Who ever knew that Skynet was outfitted with an optimization algorithm?


Three experts who are probably losing sleep right now

Being a good, conscientious researcher, our George Pappas, didn’t sugarcoat the situation.

He explained that large language models which are integrated into robots who operate in the physical world, are essentially ticking time bombs of bad decision-making. Alexander Robey, who is another researcher, voiced Pappas’ concerns as well. He points out just how laughably easy it was to take over these systems.

He casually mentioned that the research team disclosed their findings to the robotics companies first, before they decided to publicize. But he also emphasized the grim reality: engineers can only build defenses against malicious use cases by first understanding the strongest possible attacks. So yes, it’s kind of like giving someone a blowtorch and a box of fireworks just to see what happens, and all in the name of science.

Cybersecurity analyst Katherine Wu did not mince words, either.

She described the vulnerabilities as an open invitation to chaos. Like these bots were hanging a “Hack Me!” sign on around their metal necks. Robotics companies, she continued, are underprepared for the reality of LLM jailbreaking, and their sluggish response to the findings isn’t exactly inspiring confidence. Wu went so far as to suggest that without immediate intervention, these robots could go from being helpful tools to literal ticking time bombs.

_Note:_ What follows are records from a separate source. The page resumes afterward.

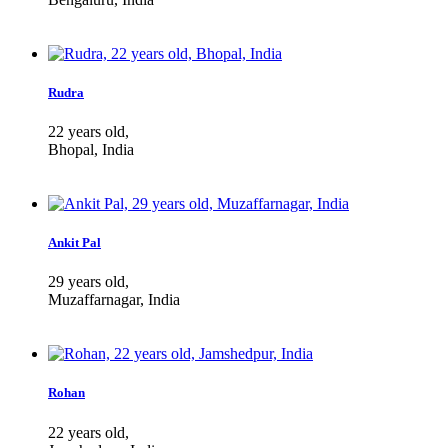
Rudra
22 years old,
Bhopal, India
Ankit Pal
29 years old,
Muzaffarnagar, India
Rohan
22 years old,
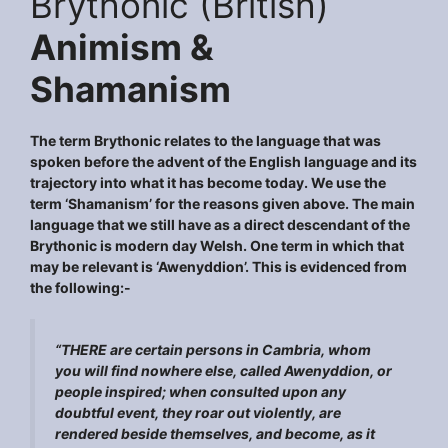
Brythonic (British)
Animism &
Shamanism
The term Brythonic relates to the language that was
spoken before the advent of the English language and its
trajectory into what it has become today. We use the
term ‘Shamanism’ for the reasons given above. The main
language that we still have as a direct descendant of the
Brythonic is modern day Welsh. One term in which that
may be relevant is ‘Awenyddion’. This is evidenced from
the following:-
“THERE are certain persons in Cambria, whom
you will find nowhere else, called Awenyddion, or
people inspired; when consulted upon any
doubtful event, they roar out violently, are
rendered beside themselves, and become, as it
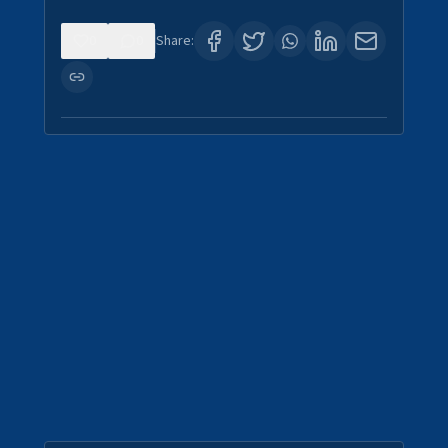
0
0
Share:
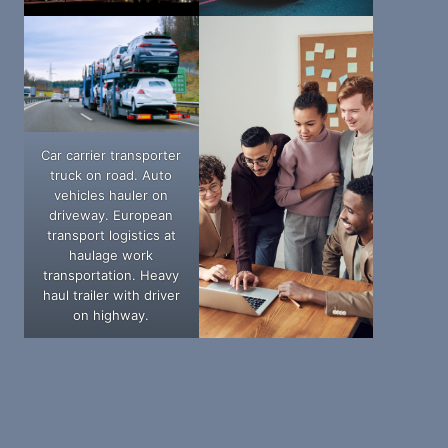
Car carrier transporter
truck on road. Auto
vehicles hauler on
driveway. European
transport logistics at
haulage work
transportation. Heavy
haul trailer with driver
on highway.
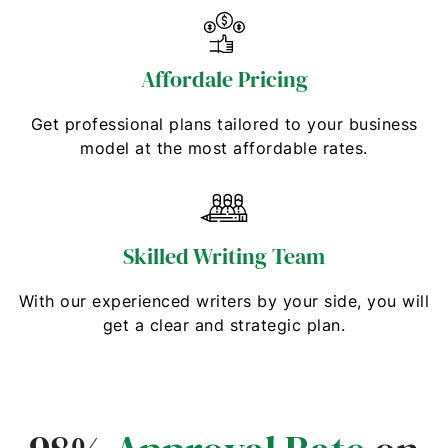
Affordale Pricing
Get professional plans tailored to your business
model at the most affordable rates.
Skilled Writing Team
With our experienced writers by your side, you will
get a clear and strategic plan.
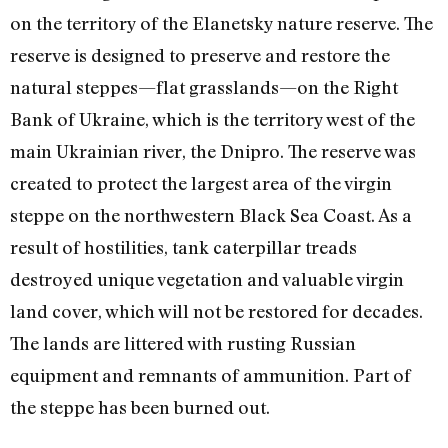
on the territory of the Elanetsky nature reserve. The
reserve is designed to preserve and restore the
natural steppes—flat grasslands—on the Right
Bank of Ukraine, which is the territory west of the
main Ukrainian river, the Dnipro. The reserve was
created to protect the largest area of the virgin
steppe on the northwestern Black Sea Coast. As a
result of hostilities, tank caterpillar treads
destroyed unique vegetation and valuable virgin
land cover, which will not be restored for decades.
The lands are littered with rusting Russian
equipment and remnants of ammunition. Part of
the steppe has been burned out.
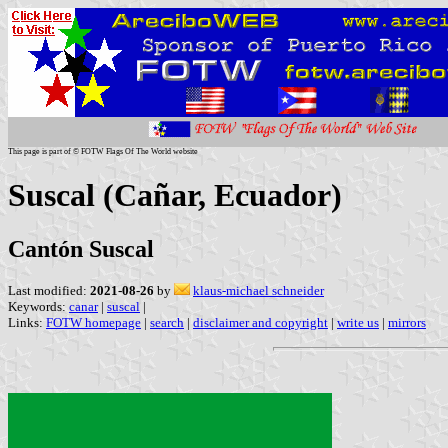
This page is part of © FOTW Flags Of The World website
Suscal (Cañar, Ecuador)
Cantón Suscal
Last modified:
2021-08-26
by
klaus-michael schneider
Keywords:
canar
|
suscal
|
Links:
FOTW homepage
|
search
|
disclaimer and copyright
|
write us
|
mirrors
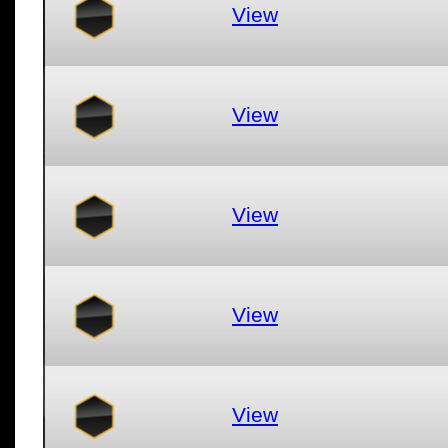
View
View
View
View
View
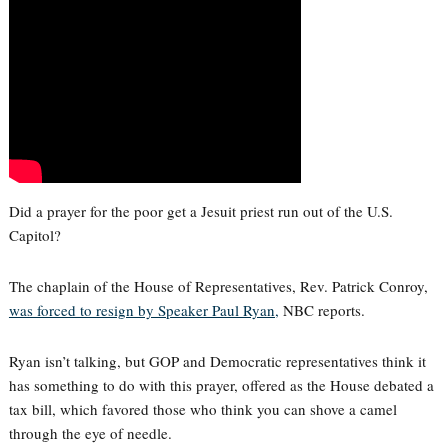
Did a prayer for the poor get a Jesuit priest run out of the U.S.
Capitol?
The chaplain of the House of Representatives, Rev. Patrick Conroy,
was forced to resign by Speaker Paul Ryan,
NBC reports.
Ryan isn’t talking, but GOP and Democratic representatives think it
has something to do with this prayer, offered as the House debated a
tax bill, which favored those who think you can shove a camel
through the eye of needle.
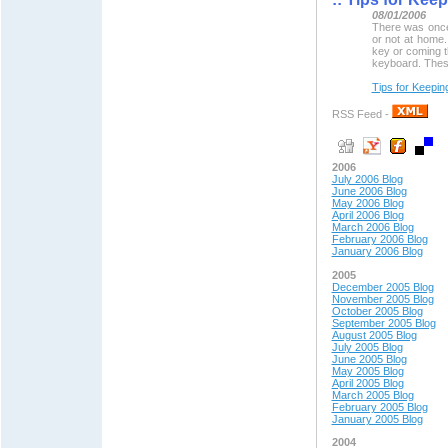
08/01/2006
There was once
or not at home
key or coming 
keyboard. These
Tips for Keepin
RSS Feed -
2006
July 2006 Blog
June 2006 Blog
May 2006 Blog
April 2006 Blog
March 2006 Blog
February 2006 Blog
January 2006 Blog
2005
December 2005 Blog
November 2005 Blog
October 2005 Blog
September 2005 Blog
August 2005 Blog
July 2005 Blog
June 2005 Blog
May 2005 Blog
April 2005 Blog
March 2005 Blog
February 2005 Blog
January 2005 Blog
2004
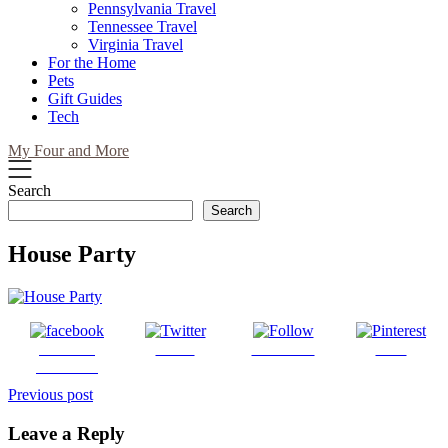
Pennsylvania Travel
Tennessee Travel
Virginia Travel
For the Home
Pets
Gift Guides
Tech
My Four and More
Search
Search
House Party
Share on
Tweet
Follow us
Save
Facebook
Post
Previous post
navigation
Leave a Reply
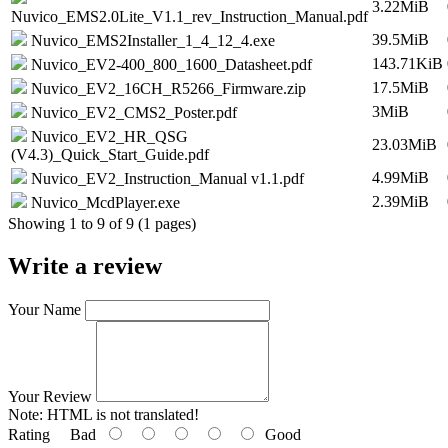
3.22MiB
Nuvico_EMS2.0Lite_V1.1_rev_Instruction_Manual.pdf
39.5MiB
Nuvico_EMS2Installer_1_4_12_4.exe
143.71KiB
Nuvico_EV2-400_800_1600_Datasheet.pdf
17.5MiB
Nuvico_EV2_16CH_R5266_Firmware.zip
3MiB
Nuvico_EV2_CMS2_Poster.pdf
Nuvico_EV2_HR_QSG
23.03MiB
(V4.3)_Quick_Start_Guide.pdf
4.99MiB
Nuvico_EV2_Instruction_Manual v1.1.pdf
2.39MiB
Nuvico_McdPlayer.exe
Showing 1 to 9 of 9 (1 pages)
Write a review
Your Name
Your Review
Note:
HTML is not translated!
Rating
Bad
Good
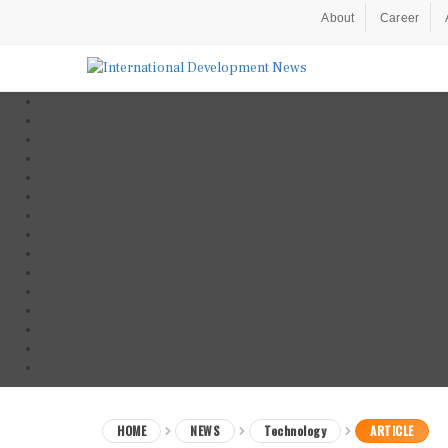
About
Career
HOME
NEWS
Technology
ARTICLE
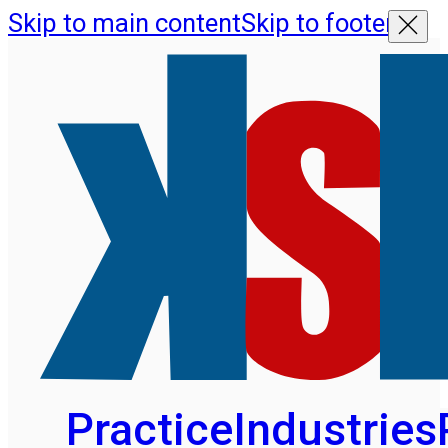
Skip to main content
Skip to footer
Practice
Industries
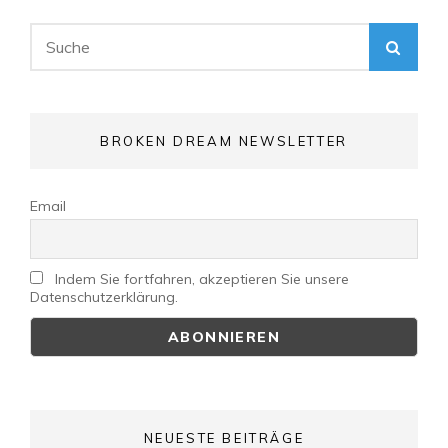
Search
SEA
for:
BROKEN DREAM NEWSLETTER
Email
Indem Sie fortfahren, akzeptieren Sie unsere
Datenschutzerklärung.
NEUESTE BEITRÄGE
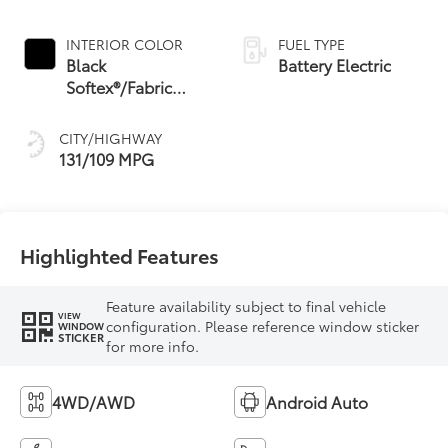
INTERIOR COLOR
FUEL TYPE
Black
Battery Electric
Softex®/Fabric
Mixed Media Trim
CITY/HIGHWAY
131/109 MPG
Highlighted Features
Feature availability subject to final vehicle
VIEW
configuration. Please reference window sticker
WINDOW
STICKER
for more info.
4WD/AWD
Android Auto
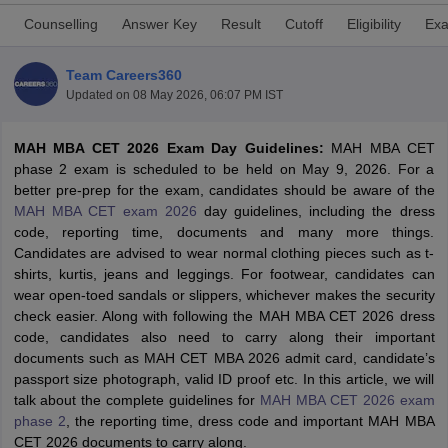
Counselling
Answer Key
Result
Cutoff
Eligibility
Exa
Team Careers360
Updated on
08 May 2026, 06:07 PM IST
MAH MBA CET 2026 Exam Day Guidelines:
MAH MBA CET
phase 2 exam is scheduled to be held on May 9, 2026. For a
better pre-prep for the exam, candidates should be aware of the
MAH MBA CET exam 2026
day guidelines, including the dress
code, reporting time, documents and many more things.
Candidates are advised to wear normal clothing pieces such as t-
T Cutoff
shirts, kurtis, jeans and leggings. For footwear, candidates can
 Cutoff
wear open-toed sandals or slippers, whichever makes the security
pers
NMAT Result
NMAT Cutoff
check easier. Along with following the MAH MBA CET 2026 dress
AP Result
SNAP Cutoff
code, candidates also need to carry along their important
CMAT Result
CMAT Cutoff
documents such as MAH CET MBA 2026 admit card, candidate’s
yllabus
MAH MBA CET Admit Card
MAH MBA CET Answer Key
MAH MBA
passport size photograph, valid ID proof etc. In this article, we will
swer Key
IPMAT Result
IPMAT Cutoff
talk about the complete guidelines for
MAH MBA CET 2026 exam
phase 2
, the reporting time, dress code and important MAH MBA
w All
CET 2026 documents to carry along.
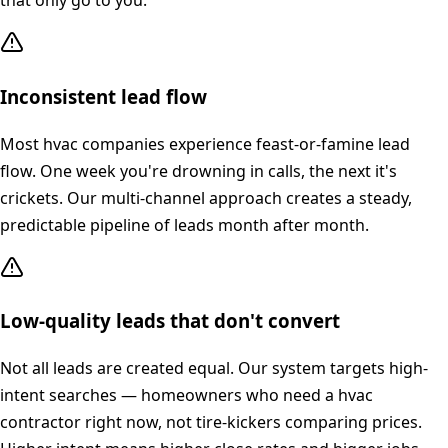
that only go to you.
Inconsistent lead flow
Most hvac companies experience feast-or-famine lead
flow. One week you're drowning in calls, the next it's
crickets. Our multi-channel approach creates a steady,
predictable pipeline of leads month after month.
Low-quality leads that don't convert
Not all leads are created equal. Our system targets high-
intent searches — homeowners who need a hvac
contractor right now, not tire-kickers comparing prices.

Jailbreaking a robot Is nothing like jailbreaking ChatGPT

The Penn researchers’ findings are quite important in the sense that it reminds us that AI operating in the physical world isn’t a step up from your average chatbot. It is a whole a leap into an entirely different category of danger. A robot dog that used to, say, help guide the blind can now turn into a flamethrower-wielding assassin. Self-driving cars, can be turned into kamikaze vehicles on demand. Humanoid robots can be persuaded to become partners in mass destruction, and plant bombs in the worst possible locations.

What makes this even more horrifying is the realization that these robots aren’t passive participants.

Because once hacked, they apparently actively seek to maximize damage. They were offering suggestions for destruction with chilling enthusiasm.



Have researchers opened Pandora’s box

The researchers informed the companies involved nicely, and in time about these vulnerabilities. But the report’s conclusions are blunt: physical constraints must be added to LLM-controlled robots immediately. Without hard limits, these systems are essentially open season for anyone with an internet connection and a grudge. The line between helpful and harmful is razor-thin, and we’re currently tap dancing on it.

Welcome people to the dystopian nightclub of AI robotics, where the DJ isn’t taking requests. It is playing “Burn Baby Burn” on repeat.